Tutup kızımın elinden, çocukluğuma götürsem …
İskenderun’da, Alay’da çamurdan pastalar yapsak beraber … Sahildeki baloncuların peşinden koşsak,”dondurmadan boğazımız şişmez valla, bir top daha" diye huysuzlansak …
Uluborlu’da cevizin altında oynasak, rahmetli anneannemin sesi mahalleyi inletse yine. “Cevizin altında çok oturulmaz,gelin çabuk,şart olsun bir daha göndermem siz emanetsiniz!” diye bağırsa…
Münevverlerin bağına gitmek için yalvarsak, "kuyuya düşmeyiz söz” desek …

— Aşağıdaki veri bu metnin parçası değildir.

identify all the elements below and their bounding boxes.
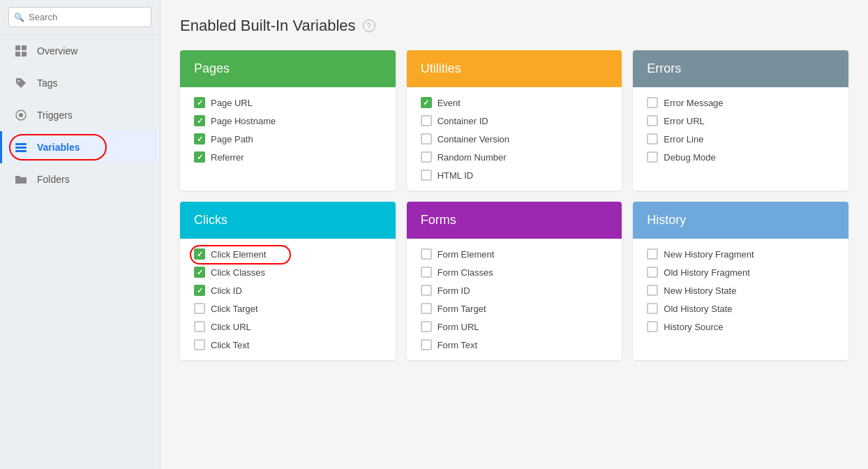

Antalya’ya ilk girdiğimizde “Deniz göründüüüü!” diye bağırıp sevinsek, varış saatimiz akşam olmasına rağmen son bir umutla “Bugün denize girelim nolur!” diye büyüklerimize yalvarsak …
Ankara’da Atakule’nin altındaki Dreamland’da kendimizi kaybetsek, ve ilk kumpirimizi yesek …
İstanbul’da karşıdan karşıya geçerken, ellerimizi sıkı sıkı tutup güç alsak… Vapura binip martılara simit atsak…
Arkadaş olalım mı deyip gülümsetsem yüzünü,sırayla
Ben küçülsem,kızım büyüse… O halde bugünü unutup, geçmişte kalsak …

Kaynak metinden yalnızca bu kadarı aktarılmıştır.